Elvira Parr explains the long road and loving history behind Dear Elizabeth, Pitch Productions’ upcoming show, tracking the beautiful relationship of two of America’s most beloved poets through letter-writing.

Like everything else these past 15 months, ‘Dear Elizabeth’ has been on quite a journey. Scrambling back through my emails, I can tell you very specifically that the first piece of the puzzle was put in place on 26th June 2020, so we are very satisfyingly almost bang on a year later. Funny how things work out.

Whilst it now feels like this project has been the definition of a slow-burner, it actually came to fruition in somewhat of a manic rush. With the application deadline for a Michaelmas slot in the Assembly Rooms looming, I was left frantically thinking of last-minute options. It doesn’t take much to realise why ‘Dear Elizabeth’ popped into my head as I sat at home for the 4567th day in a row, having not seen some of my closest friends in-person for months.

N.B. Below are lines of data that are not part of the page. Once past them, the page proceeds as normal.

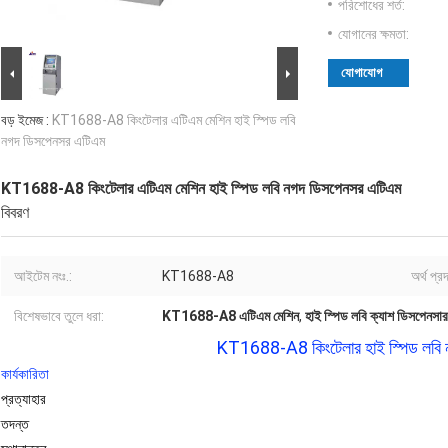
পরিশোধের শর্ত:
যোগানের ক্ষমতা:
যোগাযোগ
বড় ইমেজ :
KT1688-A8 কিংটেলার এটিএম মেশিন হাই স্পিড লবি
নগদ ডিসপেনসর এটিএম
KT1688-A8 কিংটেলার এটিএম মেশিন হাই স্পিড লবি নগদ ডিসপেনসর এটিএম
বিবরণ
আইটেম নংঃ.:
KT1688-A8
অর্থ প্র
বিশেষভাবে তুলে ধরা:
KT1688-A8 এটিএম মেশিন
,
হাই স্পিড লবি ক্যাশ ডিসপেনসার
KT1688-A8 কিংটেলার হাই স্পিড লবি 
কার্যকারিতা
প্রত্যাহার
তদন্ত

The play is a story of contact and communication, of a truly loving relationship between two close friends that was sustained almost entirely remotely. Elizabeth Bishop and Robert Lowell met in-person only a handful of times, but they wrote over 800 pages of letters to each other throughout their decade-long friendship. The play is a compilation of these private letters, granting it a genuine authenticity and realness – these people lived and breathed and wrote and here are their words, carefully selected and reproduced to convey their lives and relationships in all their human complexity.

I realise that terms like ‘distance’ and ‘isolation’ are almost cringe-worthy now. I promise the show isn’t explicitly corona-y, but its relevance to our current situation (buzzwords again, sorry) is evident and, dare I say, hopeful. Our aim in directing this production has been to emphasise its simultaneous remoteness and intimacy. Whilst the two actors must remain physically apart for the entire show (which comes in at just over an hour), I can confidently say that their characters are far from distant with each other; in short, the dynamism of their relationship stands stark on stage in spite of – and sometimes because of – their physical detachment. The very point of the play is to show how both friendship and art in all its forms – poems, letters, theatre – can traverse many literal and figurative barriers.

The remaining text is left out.